In two years of living in India I had never met anyone who had seen a wild tiger. Friends returning from wildlife parks talked of encountering nothing more exotic than a colourful bird or rare ruminant. To avoid disappointment I had steered clear of animal sanctuaries, relying instead on chance wildlife encounters with snakes, foxes and eagles. Then a friend bet me that in Assam I would see one of the most endangered animals on the planet.
Rangit steered us towards the Brahmaputra River’s flood plains, and I relaxed into Rahul’s lumpy walk allowing his movements to shape my own. On the horizon, the Mikir Hills were taking shape in the weak sunlight. I peered at the marshland. Nothing revealed itself, not even a goat. Rahul, up to his knees in mud, pounded through the grass. Miles from any road, his squelches and buzzing insects provided the only soundtrack.
We traversed a small tree-covered hill where Rangit pointed out fresh tiger scat. Then we found scratches in the bark of one of the trees. Rangit seemed pleased. We stopped to observe a perfect pugmark.
“Tiger is here, maybe one hour,” said Rangit.
We walked on. The sun grew brighter and hotter. Rahul’s rocking gait began to make me drowsy. I put on my sunglasses. An Asian openbill stork glided overhead.

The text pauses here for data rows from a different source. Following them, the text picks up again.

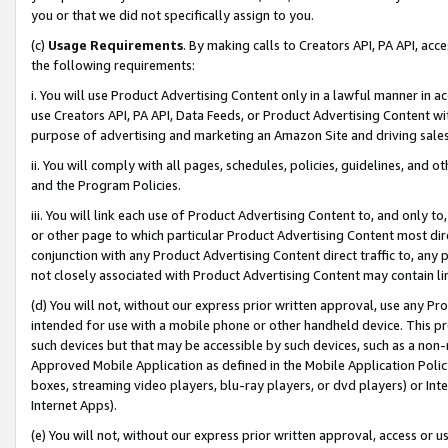
you or that we did not specifically assign to you.
(c)
Usage Requirements
. By making calls to Creators API, PA API, ac
the following requirements:
i. You will use Product Advertising Content only in a lawful manner in a
use Creators API, PA API, Data Feeds, or Product Advertising Content wit
purpose of advertising and marketing an Amazon Site and driving sales
ii. You will comply with all pages, schedules, policies, guidelines, and o
and the Program Policies.
iii. You will link each use of Product Advertising Content to, and only 
or other page to which particular Product Advertising Content most direc
conjunction with any Product Advertising Content direct traffic to, any 
not closely associated with Product Advertising Content may contain lin
(d) You will not, without our express prior written approval, use any Pr
intended for use with a mobile phone or other handheld device. This proh
such devices but that may be accessible by such devices, such as a non-
Approved Mobile Application as defined in the Mobile Application Policy; 
boxes, streaming video players, blu-ray players, or dvd players) or Inte
Internet Apps).
(e) You will not, without our express prior written approval, access or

A juvenile hog deer observed us before folding itself into the reeds. The blinding blue of a white-throated kingfisher flashed.
Then Rahul stopped.
Standing in a clearing in front of us two thousand kilos of armoured perissodactyl, descended from the Miocene age more than twenty million years ago, was chewing grass. A rhinoceros. Primeval waves of apprehension swept through me, the body’s flight or fight responses kicking in.

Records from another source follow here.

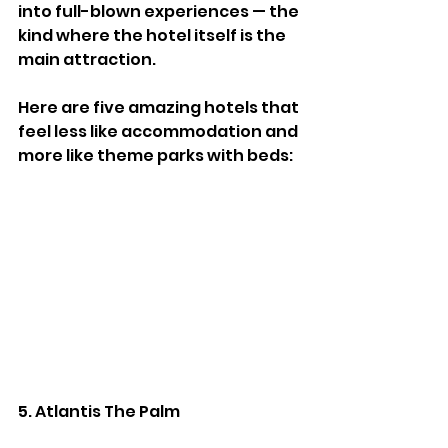
into full-blown experiences — the 
kind where the hotel itself is the 
main attraction.
Here are five amazing hotels that 
feel less like accommodation and 
more like theme parks with beds:
5. Atlantis The Palm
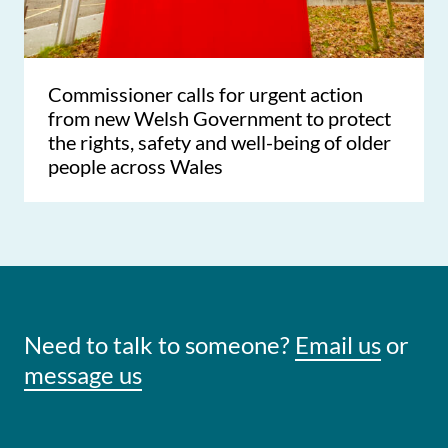
Commissioner calls for urgent action
from new Welsh Government to protect
the rights, safety and well-being of older
people across Wales
Need to talk to someone?
Email us
or
message us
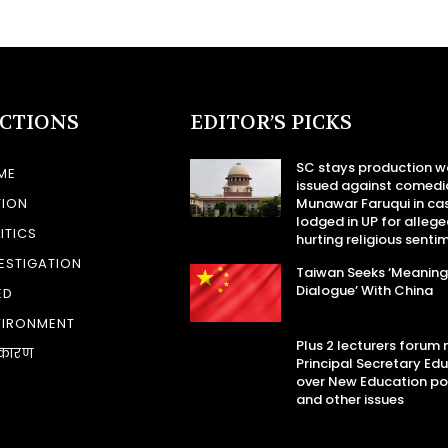
ECTIONS
EDITOR’S PICKS
SC stays production w
ME
issued against comedi
TION
Munawar Faruqui in ca
lodged in UP for allege
ITICS
hurting religious senti
ESTIGATION
Taiwan Seeks ‘Meaning
Dialogue’ With China
ED
VIRONMENT
Plus 2 lecturers forum
कारण
Principal Secretary Ed
over New Education po
and other issues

A row of white egrets stood on the rhino’s back, pecking at the parasites living in its hide. After chewing for a few more minutes, it turned away and disappeared through an invisible door in the grass. Too transfixed by the experience to take photos, I blinked hard to imprint the image onto my eyelids.
Rangit moved Rahul forward and within minutes we came across more rhino. Then, in a gap deep within the grass, we saw a female and tiny calf.
“The calf is young, maybe three months,” said Rangit.
The mother stopped eating and raised her head. Then she turned square on to us and took a few quick paces forward, signalling her intent to charge. Rangit called out a command and reversed Rahul out of danger. And for a few unforgettable minutes, on a lip of land judged by Rangit to be acceptable to the rhino, we watched the calf play in the shadow of its vigilant mum.
My friend won her bet.
Notes on India’s one-horned rhino
Kaziranga has a high density tiger population, but is most famous for its efforts to save the largest species of rhino in the world: Rhinoceros unicornis, commonly known as the greater one-horned rhino. Around 75% of the world’s population live in the park’s 430 sq km. And with Kaziranga accounting for 2,290 out of 2,505 individuals worldwide, visitors have a good chance of spotting one of them.
At the time of writing (24 June 2014) 19 rhino have been killed for their horns this year. News reports say that armed guards have shot and killed two poachers. Despite these losses, the Kaziranga rhino population has continued to grow. The last census, carried out in April 2012, showed a 9% increase since 2009, and in 2013 a further 39 animals were recorded.
In 2012, India’s Supreme Court banned tourism in core tiger parks in an effort to safeguard endangered animals. But after a vociferous worldwide campaign, opened them again three months later, accepting the argument that sustainable and considerate tourism is good for wildlife and encourages conservation.
Of the five species of rhino left on Earth, three are designated ‘critically endangered’ by the IUCN. The greater one-horned rhino is officially “vulnerable”. The IUCN has declared the Javan rhino to be ‘teetering on the brink of extinction’. In Africa, the western black rhino has become extinct, and the northern white rhino is expected to disappear by 2020.